### Activity:
The result should be all the records, exact and complete, without a single picture.

### Data listing:
++++++

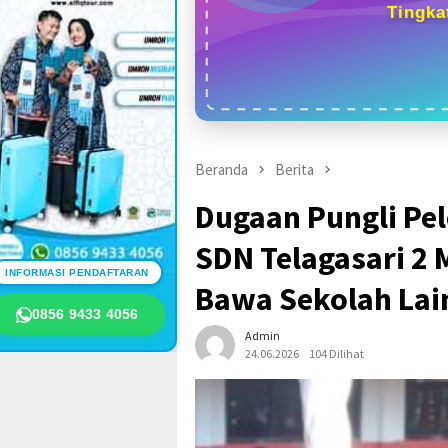
Tingka
Beranda
Berita
Dugaan Pungli Pel
SDN Telagasari 2
INFORMASI PENDAFTARAN
Bawa Sekolah Lai
0856 9433 4056
Admin
24.06.2026
104 Dilihat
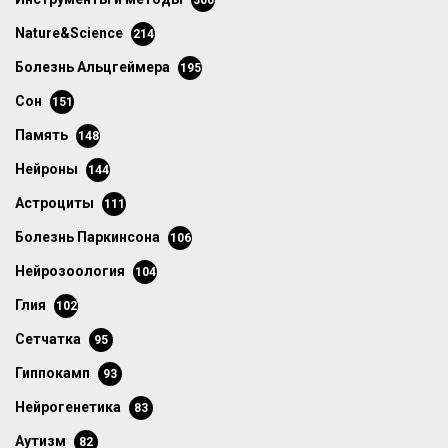
300
Nature&Science
214
болезнь Альцгеймера
195
сон
151
память
148
нейроны
144
астроциты
111
болезнь Паркинсона
106
нейрозоология
104
глия
102
сетчатка
95
гиппокамп
93
нейрогенетика
83
аутизм
82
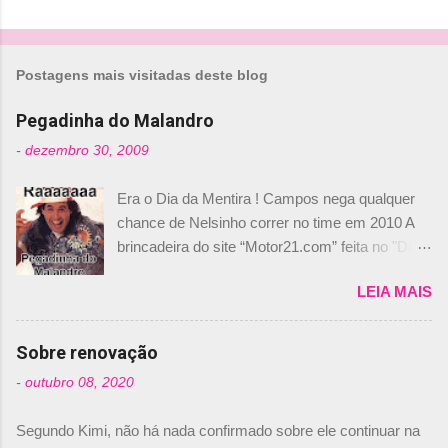
C
o
m
Postagens mais visitadas deste blog
e
n
Pegadinha do Malandro
t
-
dezembro 30, 2009
á
Era o Dia da Mentira ! Campos nega qualquer
r
chance de Nelsinho correr no time em 2010 A
i
brincadeira do site “Motor21.com” feita no "Día
o
de los Santos Inocentes" – que equivale ao 1º
s
LEIA MAIS
de abril –, afirmando que Nelson Piquet havia
comprado 15% das ações da Campos, dando,
com isso, um lugar no time a Nelsinho Piquet,
Sobre renovação
foi esclarecida de uma vez por todas por
-
outubro 08, 2020
Daniele Audetto, diretor da escuderia. O
dirigente foi taxativo ao declarar que o brasileiro
Segundo Kimi, não há nada confirmado sobre ele continuar na
não será o companheiro de Bruno Senna em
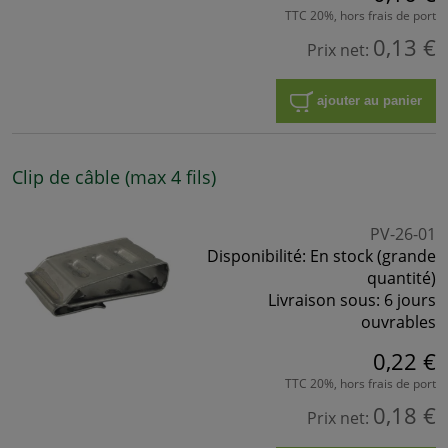
TTC 20%, hors frais de port
0,13 €
Prix net:
ajouter au panier
Clip de câble (max 4 fils)
PV-26-01
Disponibilité:
En stock (grande
quantité)
Livraison sous:
6 jours
ouvrables
0,22 €
TTC 20%, hors frais de port
0,18 €
Prix net:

++++++

### Response to the exercise:
Tingka
Beranda
Berita
Dugaan Pungli Pel
SDN Telagasari 2
INFORMASI PENDAFTARAN
Bawa Sekolah Lai
0856 9433 4056
Admin
24.06.2026
104 Dilihat
300
Nature&Science
214
болезнь Альцгеймера
195
сон
151
память
148
нейроны
144
астроциты
111
болезнь Паркинсона
106
нейрозоология
104
глия
102
сетчатка
95
гиппокамп
93
нейрогенетика
83
аутизм
82
C
o
m
Postagens mais visitadas deste blog
e
n
Pegadinha do Malandro
t
-
dezembro 30, 2009
á
Era o Dia da Mentira ! Campos nega qualquer
r
chance de Nelsinho correr no time em 2010 A
i
brincadeira do site “Motor21.com” feita no "Día
o
de los Santos Inocentes" – que equivale ao 1º
s
LEIA MAIS
de abril –, afirmando que Nelson Piquet havia
comprado 15% das ações da Campos, dando,
com isso, um lugar no time a Nelsinho Piquet,
Sobre renovação
foi esclarecida de uma vez por todas por
-
outubro 08, 2020
Daniele Audetto, diretor da escuderia. O
dirigente foi taxativo ao declarar que o brasileiro
Segundo Kimi, não há nada confirmado sobre ele continuar na
não será o companheiro de Bruno Senna em
TTC 20%, hors frais de port
0,13 €
Prix net:
ajouter au panier
Clip de câble (max 4 fils)
PV-26-01
Disponibilité:
En stock (grande
quantité)
Livraison sous:
6 jours
ouvrables
0,22 €
TTC 20%, hors frais de port
0,18 €
Prix net:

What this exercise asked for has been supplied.